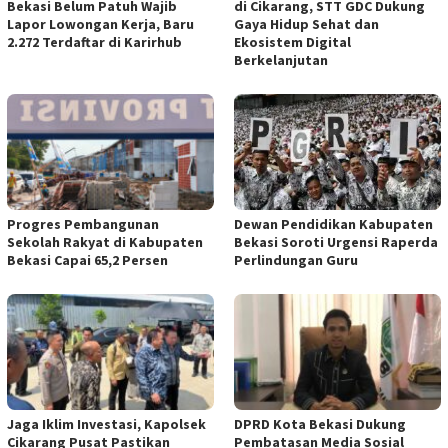
Bekasi Belum Patuh Wajib
di Cikarang, STT GDC Dukung
Lapor Lowongan Kerja, Baru
Gaya Hidup Sehat dan
2.272 Terdaftar di Karirhub
Ekosistem Digital
Berkelanjutan
Progres Pembangunan
Dewan Pendidikan Kabupaten
Sekolah Rakyat di Kabupaten
Bekasi Soroti Urgensi Raperda
Bekasi Capai 65,2 Persen
Perlindungan Guru
Jaga Iklim Investasi, Kapolsek
DPRD Kota Bekasi Dukung
Cikarang Pusat Pastikan
Pembatasan Media Sosial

.....

*Problem to solve*. All lines from the one with "Gaya Hidup Sehat dan" through the final line above are to be quoted exactly; quote no other line.

*Solved problem*.
Gaya Hidup Sehat dan
2.272 Terdaftar di Karirhub
Ekosistem Digital
Berkelanjutan
Progres Pembangunan
Dewan Pendidikan Kabupaten
Sekolah Rakyat di Kabupaten
Bekasi Soroti Urgensi Raperda
Bekasi Capai 65,2 Persen
Perlindungan Guru
Jaga Iklim Investasi, Kapolsek
DPRD Kota Bekasi Dukung
Cikarang Pusat Pastikan
Pembatasan Media Sosial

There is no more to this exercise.